__ACTIVITY__: What is the number of lines in the data below that contain "Köln"? Reply with the number only.

__INPUT RECORDS__:
§

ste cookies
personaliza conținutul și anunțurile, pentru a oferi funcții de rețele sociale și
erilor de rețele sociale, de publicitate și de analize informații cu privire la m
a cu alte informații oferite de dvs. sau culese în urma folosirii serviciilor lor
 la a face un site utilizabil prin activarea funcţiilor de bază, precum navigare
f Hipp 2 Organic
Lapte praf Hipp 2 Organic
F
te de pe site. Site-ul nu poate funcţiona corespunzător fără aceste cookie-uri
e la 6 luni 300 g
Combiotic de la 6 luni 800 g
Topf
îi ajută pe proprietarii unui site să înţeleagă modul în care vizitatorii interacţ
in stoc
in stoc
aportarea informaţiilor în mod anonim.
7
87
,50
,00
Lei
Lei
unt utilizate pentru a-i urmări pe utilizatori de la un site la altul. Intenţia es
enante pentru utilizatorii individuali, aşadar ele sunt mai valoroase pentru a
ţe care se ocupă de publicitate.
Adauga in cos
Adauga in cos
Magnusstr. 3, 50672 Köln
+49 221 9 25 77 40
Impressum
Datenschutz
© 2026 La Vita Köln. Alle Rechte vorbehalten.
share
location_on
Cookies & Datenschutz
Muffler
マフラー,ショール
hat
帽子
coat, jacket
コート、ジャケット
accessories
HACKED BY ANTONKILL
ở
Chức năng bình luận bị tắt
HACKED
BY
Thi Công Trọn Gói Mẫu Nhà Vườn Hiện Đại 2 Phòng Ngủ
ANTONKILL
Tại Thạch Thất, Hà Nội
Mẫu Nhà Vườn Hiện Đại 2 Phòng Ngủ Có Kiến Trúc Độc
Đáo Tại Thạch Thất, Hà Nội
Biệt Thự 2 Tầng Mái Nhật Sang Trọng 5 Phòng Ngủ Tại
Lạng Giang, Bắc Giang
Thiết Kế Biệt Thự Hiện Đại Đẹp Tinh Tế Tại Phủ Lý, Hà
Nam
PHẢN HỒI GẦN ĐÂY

§

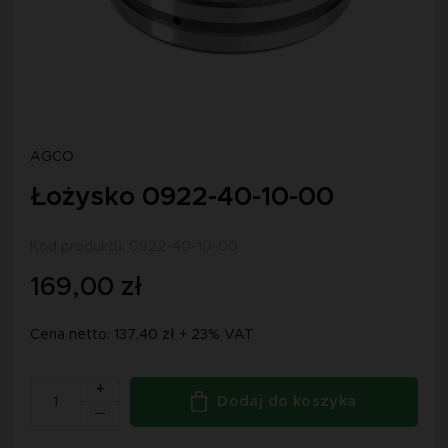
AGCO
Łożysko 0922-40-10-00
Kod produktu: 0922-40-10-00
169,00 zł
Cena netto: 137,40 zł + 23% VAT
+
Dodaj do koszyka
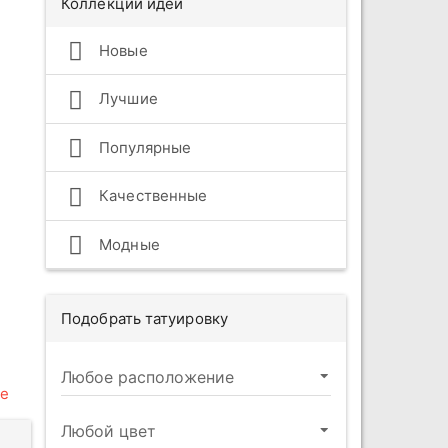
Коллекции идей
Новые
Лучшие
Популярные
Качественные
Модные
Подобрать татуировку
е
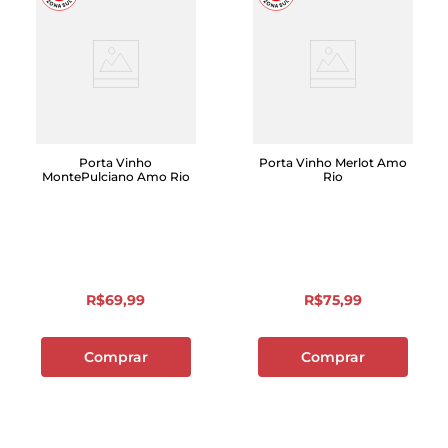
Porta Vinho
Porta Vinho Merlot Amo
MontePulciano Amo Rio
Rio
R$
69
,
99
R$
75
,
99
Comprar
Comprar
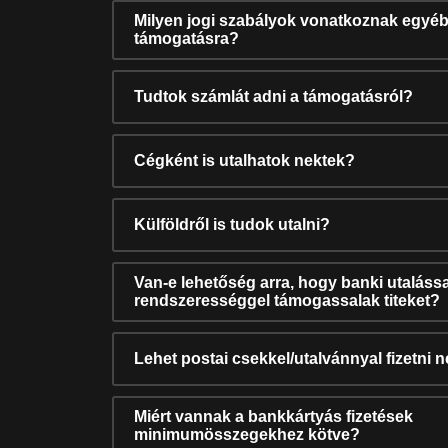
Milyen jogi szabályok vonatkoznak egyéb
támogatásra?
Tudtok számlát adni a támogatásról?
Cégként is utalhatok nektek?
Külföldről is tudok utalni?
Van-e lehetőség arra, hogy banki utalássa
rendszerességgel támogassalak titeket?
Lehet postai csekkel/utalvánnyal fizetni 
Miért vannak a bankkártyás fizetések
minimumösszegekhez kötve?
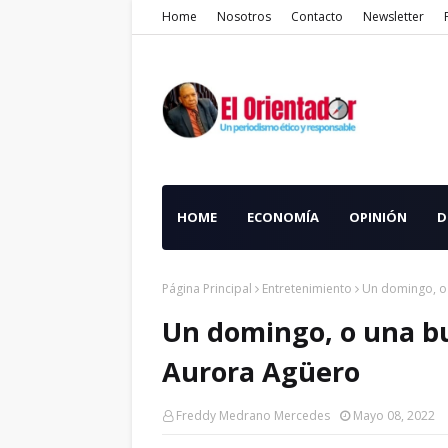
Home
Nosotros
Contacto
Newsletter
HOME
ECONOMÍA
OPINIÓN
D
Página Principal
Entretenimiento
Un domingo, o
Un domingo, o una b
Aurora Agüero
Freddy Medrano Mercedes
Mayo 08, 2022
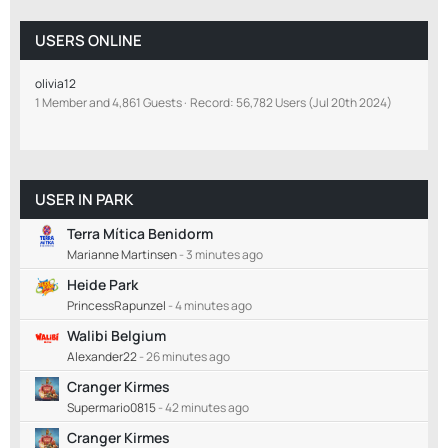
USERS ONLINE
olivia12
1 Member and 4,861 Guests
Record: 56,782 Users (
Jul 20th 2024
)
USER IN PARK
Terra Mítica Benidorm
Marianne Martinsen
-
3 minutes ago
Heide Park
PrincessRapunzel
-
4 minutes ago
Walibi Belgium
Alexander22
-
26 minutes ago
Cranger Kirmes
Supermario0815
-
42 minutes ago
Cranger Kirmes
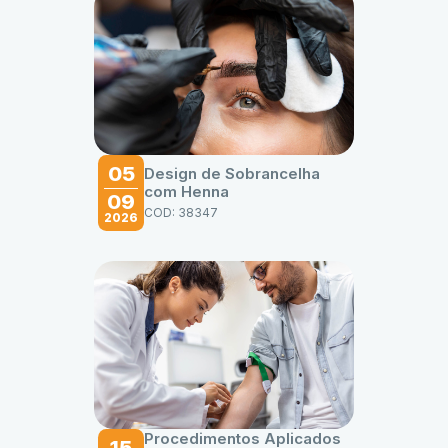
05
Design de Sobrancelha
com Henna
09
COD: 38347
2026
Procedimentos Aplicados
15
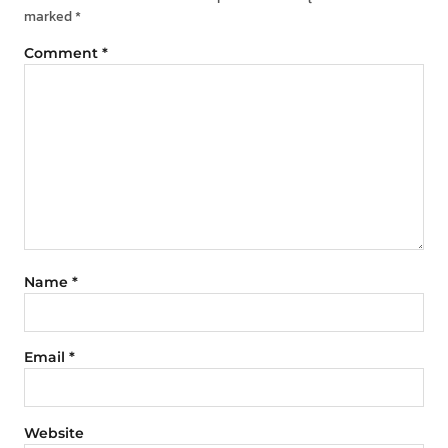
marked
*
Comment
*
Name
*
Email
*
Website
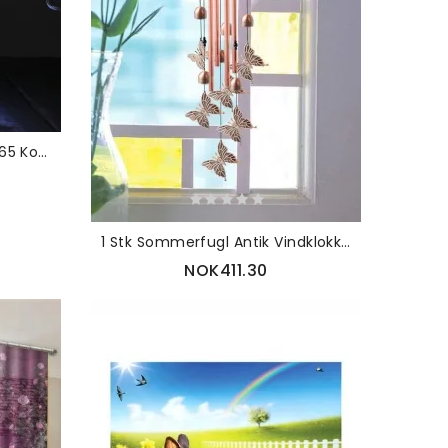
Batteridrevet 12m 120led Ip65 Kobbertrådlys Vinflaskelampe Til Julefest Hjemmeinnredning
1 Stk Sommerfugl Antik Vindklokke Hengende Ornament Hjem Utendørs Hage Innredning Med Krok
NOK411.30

§

__ANSWER AREA__: 2